I have a golf ballthat is hit for 0.20s at an angle to the horizontal and it hits the ground some distance away. Initial speed is 30m/s and angle of projection is 35. Calculate the time between when the ball was hit and when it first touched down.
I think it should be 30m/s cos 35/9.8.
If not correct please let me know what formula to use.
Can someone please just check this problem and let me know if its wrong and the correct formula
Thank you
Well, it is correct.
Your formula is incorrect. Dividing the horizontal velocity component by g does not get you the time of flight. Note that, with your formula, the time of flight would be zero if the ball were hit straight up.
The time of flight, T, is the time it takes the ball to go up and then come back down. Those two times are equal.
T = 2 V sin35/g
drwls is correct.
So I should say
2 times (20sin35)/9.8 = 2.34
I'm really confused because one said it's correct and you said what I did is wrong-Please help
reread.
The time of flight is 2*(30sin35)/9.8 = 3.51 seconds.
I do not understand why the question began with a statement that the ball is hit for 0.2 s. You do not need that bit of information to answer the question about the time of flight. You could use it and the ball's momentum leaving the club face to calculate the average force of the club on the ball.
Thank you, I appreciate it-I understand it now
To calculate the time between when the golf ball was hit and when it first touches down, we can use the equations of projectile motion. We'll need to consider the horizontal and vertical components separately.
First, let's find the time of flight, which is the total time the ball is in the air. The horizontal component of the initial velocity remains constant throughout the motion. Therefore, we can find the time of flight using the horizontal distance traveled:
Horizontal distance = (initial horizontal velocity) * (time of flight)
The horizontal velocity can be found by multiplying the initial velocity (30 m/s) by the cosine of the angle of projection (35 degrees):
Horizontal velocity = (30 m/s) * cos(35 degrees)
Next, using the vertical motion equation:
Vertical distance = (initial vertical velocity) * (time) + (0.5) * (-9.8 m/s^2) * (time)^2
Since the ball touches the ground when it first hits the ground, the vertical distance at that time is 0. Therefore:
0 = (initial vertical velocity) * (time) + (0.5) * (-9.8 m/s^2) * (time)^2
We can rearrange this equation to solve for time.
Simplifying and substituting the initial vertical velocity:
0.5 * (-9.8 m/s^2) * (time)^2 + (30 m/s) * sin(35 degrees) * (time) = 0
Now we can solve this quadratic equation for time. In this case, we only need the positive root as negative time does not make physical sense in this problem.
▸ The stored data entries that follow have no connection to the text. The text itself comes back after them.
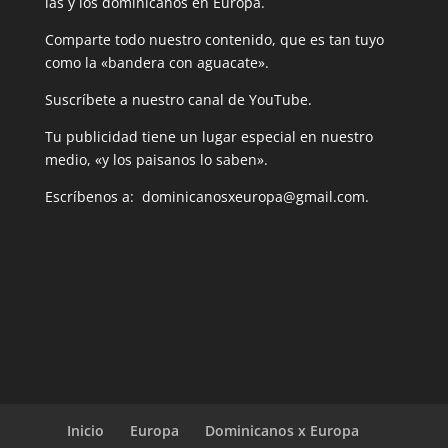
las y los dominicanos en Europa.
Comparte todo nuestro contenido, que es tan tuyo
como la «bandera con aguacate».
Suscríbete a nuestro canal de YouTube.
Tu publicidad tiene un lugar especial en nuestro
medio, «y los paisanos lo saben».
Escríbenos a: dominicanosxeuropa@gmail.com.
Inicio
Europa
Dominicanos x Europa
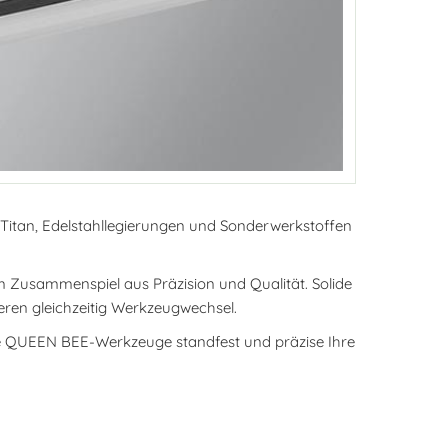
Titan, Edelstahllegierungen und Sonderwerkstoffen
em Zusammenspiel aus Präzision und Qualität. Solide
ren gleichzeitig Werkzeugwechsel.
die QUEEN BEE-Werkzeuge standfest und präzise Ihre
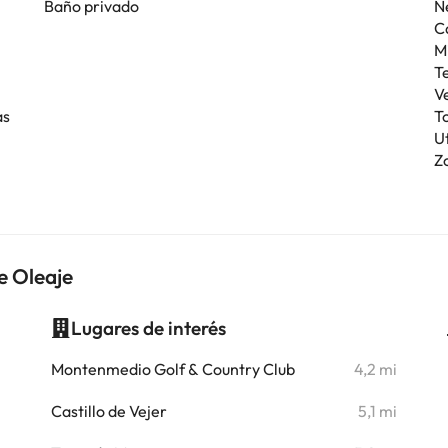
Baño privado
N
C
M
T
V
as
T
U
Z
e Oleaje
Lugares de interés
i
Montenmedio Golf & Country Club
4,2 mi
i
Castillo de Vejer
5,1 mi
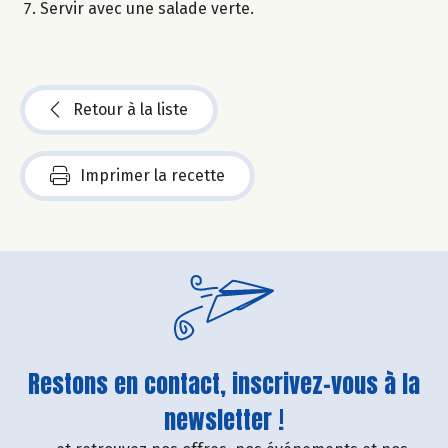
Servir avec une salade verte.
Retour à la liste
Imprimer la recette
Restons en contact, inscrivez-vous à la
newsletter !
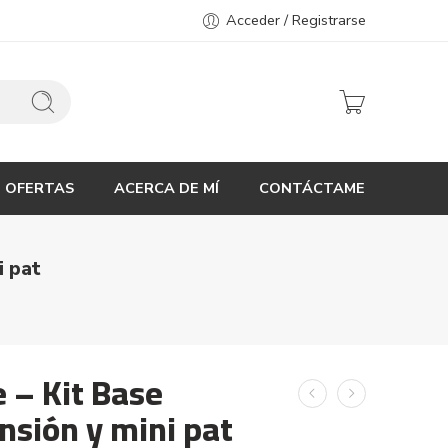
Acceder / Registrarse
OFERTAS
ACERCA DE MÍ
CONTÁCTAME
i pat
e – Kit Base
ensión y mini pat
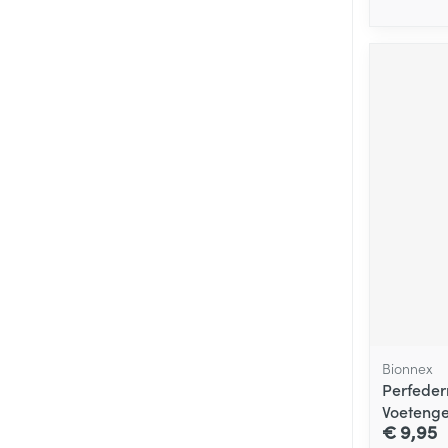
Bionnex
Perfeder
Voetenge
€ 9,95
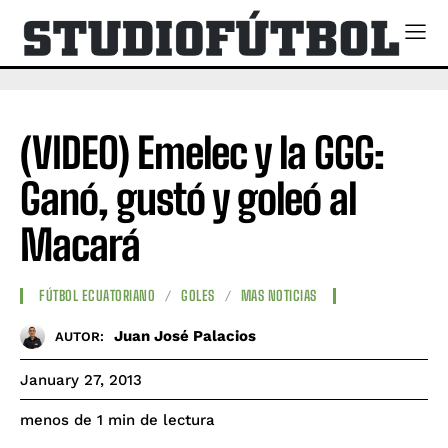
(VIDEO) Emelec y la GGG:
Ganó, gustó y goleó al
Macará
FÚTBOL ECUATORIANO
GOLES
MAS NOTICIAS
Juan José Palacios
AUTOR:
January 27, 2013
de lectura
menos de 1
min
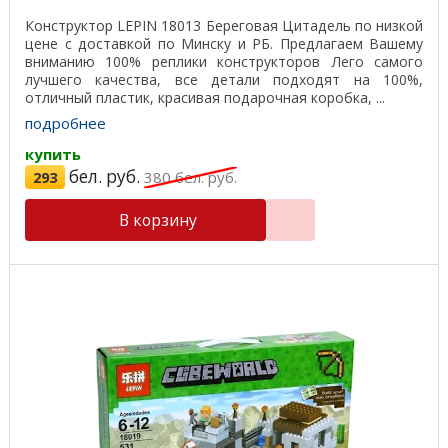
Конструктор LEPIN 18013 Береговая Цитадель по низкой
цене с доставкой по Минску и РБ. Предлагаем Вашему
вниманию 100% реплики конструкторов Лего самого
лучшего качества, все детали подходят на 100%,
отличный пластик, красивая подарочная коробка, ...
подробнее
купить
бел. руб.
293
380
бел. руб.
В корзину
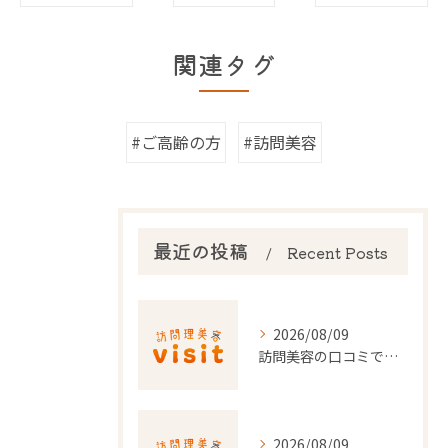
関連タグ
#ご高齢の方
#訪問美容
最近の投稿
Recent Posts
2026/08/09
訪問美容の口コミで選ぶ埼玉県の信頼できる美容サービス徹底解説
2026/08/09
Once we have the time of flight, we know that the time between when the ball was hit and when it first touches down is half of the time of flight since the ball reaches its peak height halfway through the flight.
So the formula to calculate the time between when the ball was hit and when it first touched down is:
Time between hit and touchdown = (Time of flight) / 2
Now you can plug in the values into the equations to get the numerical solution.